While the term "Seven Spears of Shizugatake" was not mentioned by name in the time of Hideyoshi, later generations count them as the following:

| Name | Fukushima Masanori | Hirano Nagayasu | Kasuya Takenori | Katagiri Katsumoto | Katō Kiyomasa | Katō Yoshiaki | Wakisaka Yasuharu |
|---|---|---|---|---|---|---|---|
| Portrait |  |  |  |  |  |  |  |
| Life date | 1561–1624 | 1559–1628 | 1562–1607 | 1556–1615 | 1562–1611 | 1563–1631 | 1554–1626 |

== Historiography ==
The name "Seven Spears of Shizugatake" is somewhat of a misnomer, as the term may not have appeared until the Edo-period Tenshōki record authored by Ōmura Yūko, in which not 7, but 9, of Hideyoshi's vassals were compensated for their service at Shizugatake.

In addition to the seven traditionally listed samurai, Ōmura's account also mentions:

- Sakurai Iekazu (d. 1596) - former house servant of Hideyoshi; later served Hideyoshi's half-brother Toyotomi Hidenaga and adopted son Hideyasu; was granted a 3,000-koku domain in Tanba Province for his service at Shizugatake
- Ishikawa Kazumitsu (d. 1583) - hereditary servant of the Toyotomi alongside his brother, Yoriaki; was killed in battle at Shizugatake, after which Hideyoshi praised his achievement and granted 1,000 koku to Yoriaki

The term of "Seven Spears" is elsewhere alleged to have first appeared in the Taikōki record compiled by Oze Hoan in 1625, 42 years after the Battle of Shizugatake.

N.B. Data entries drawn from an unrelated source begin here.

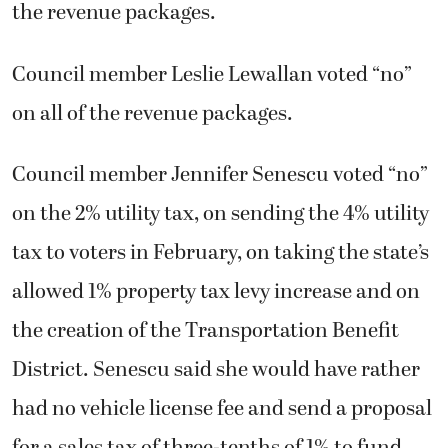
the revenue packages.
Council member Leslie Lewallan voted “no”
on all of the revenue packages.
Council member Jennifer Senescu voted “no”
on the 2% utility tax, on sending the 4% utility
tax to voters in February, on taking the state’s
allowed 1% property tax levy increase and on
the creation of the Transportation Benefit
District. Senescu said she would have rather
had no vehicle license fee and send a proposal
for a sales tax of three-tenths of 1% to fund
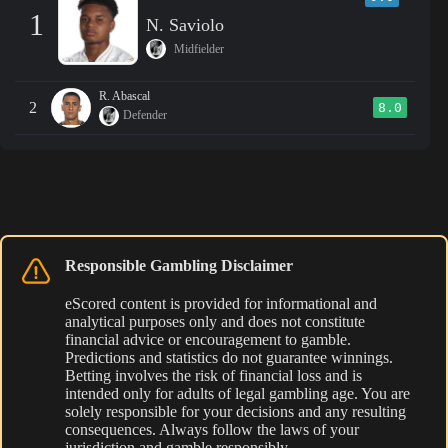
1
N. Saviolo
Midfielder
R. Abascal
2
8.0
Defender
Responsible Gambling Disclaimer
eScored content is provided for informational and
analytical purposes only and does not constitute
financial advice or encouragement to gamble.
Predictions and statistics do not guarantee winnings.
Betting involves the risk of financial loss and is
intended only for adults of legal gambling age. You are
solely responsible for your decisions and any resulting
consequences. Always follow the laws of your
jurisdiction and gamble responsibly.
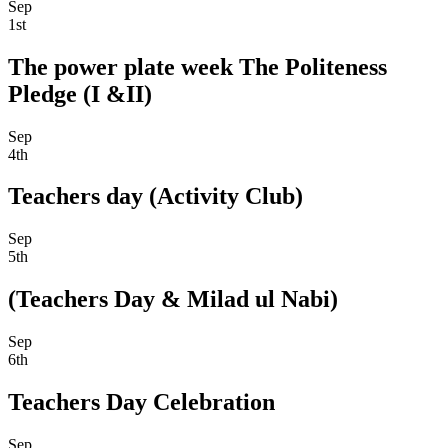
Sep
1st
The power plate week The Politeness
Pledge (I &II)
Sep
4th
Teachers day (Activity Club)
Sep
5th
(Teachers Day & Milad ul Nabi)
Sep
6th
Teachers Day Celebration
Sep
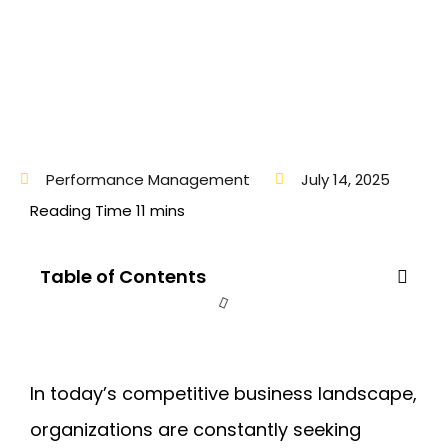
Performance Management
July 14, 2025
Table of Contents
In today’s competitive business landscape,
organizations are constantly seeking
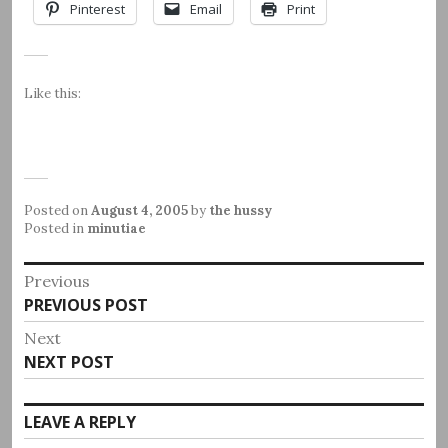
Pinterest
Email
Print
Like this:
Posted on
August 4, 2005
by
the hussy
Posted in
minutiae
Post
Previous
Previous
PREVIOUS POST
navigation
post:
Next
Next
NEXT POST
post:
LEAVE A REPLY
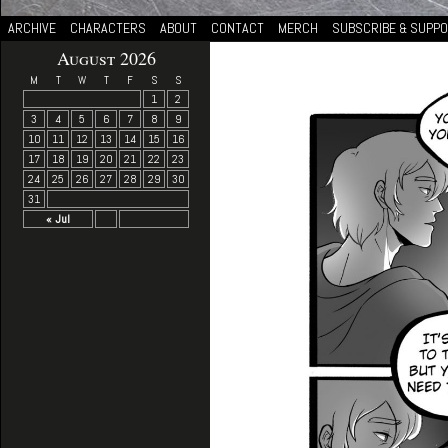
ARCHIVE
CHARACTERS
ABOUT
CONTACT
MERCH
SUBSCRIBE & SUPP
August 2026
M
T
W
T
F
S
S
1
2
3
4
5
6
7
8
9
10
11
12
13
14
15
16
17
18
19
20
21
22
23
24
25
26
27
28
29
30
31
« Jul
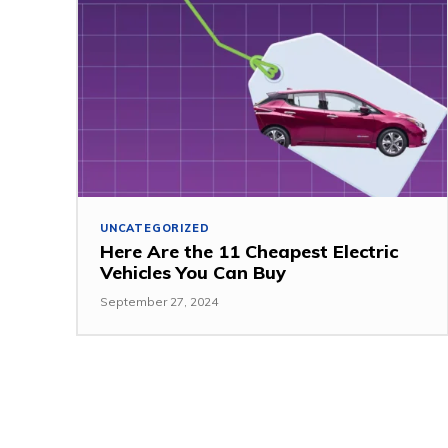
UNCATEGORIZED
Here Are the 11 Cheapest Electric
Vehicles You Can Buy
September 27, 2024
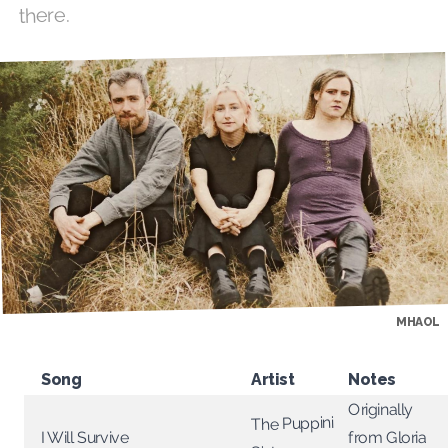
there.
MHAOL
Song
Artist
Notes
Originally
The Puppini
from Gloria
I Will Survive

Recent academic research has questioned the true achievements of these figures in Shizugatake. It is likely that their importance in the battle was greatly exaggerated by Hideyoshi, who did not yet have any vassals with established reputation or strong influence. According to other historical records, Katō Kiyomasa's rise to fame was largely owed to his accomplishments in the financial and civil administration of the Hashiba family; the anecdotes of his legendary military feats in Shizugatake were unconfirmed. Fukushima Masanori also claimed that he felt embarrassed to be compared with Wakizaka Yasuharu.

At the Battle of Sekigahara and Siege of Osaka, six of the Seven Spears betrayed Toyotomi Hideyori, the son of Hideyoshi, and sided with Tokugawa Ieyasu. The sole Toyotomi loyalist of the Seven Spears was Kasuya Takenori, who fought at Sekigahara under Ishida Mitsunari; nevertheless, he was later pardoned by the victorious Ieyasu. After siding with Ieyasu at Sekigahara, Hirano Nagayasu attempted to switch sides again and join Toyotomi Hideyori in the Siege of Osaka, but was denied entry to Osaka Castle.